Input data:
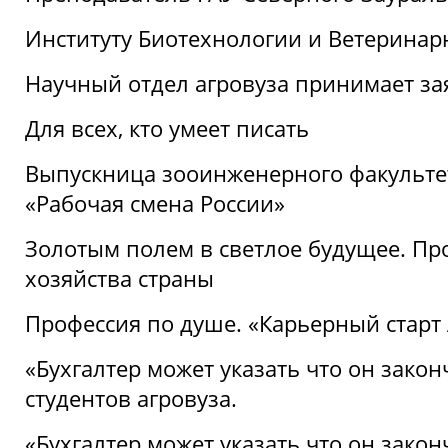
Институту Биотехнологии и Ветеринар
Научный отдел агровуза принимает зая
Для всех, кто умеет писать
Выпускница зооинженерного факультет
«Рабочая смена России»
Золотым полем в светлое будущее. Про
хозяйства страны
Профессия по душе. «Карьерный старт
«Бухгалтер может указать что он закон
студентов агровуза.
«Бухгалтер может указать что он закон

Task description: Give every record again word for word, pictures excluded.

Output of the task:
Институту Биотехнологии и Ветеринар
Научный отдел агровуза принимает зая
Для всех, кто умеет писать
Выпускница зооинженерного факультет
«Рабочая смена России»
Золотым полем в светлое будущее. Про
хозяйства страны
Профессия по душе. «Карьерный старт
«Бухгалтер может указать что он закон
студентов агровуза.
«Бухгалтер может указать что он закон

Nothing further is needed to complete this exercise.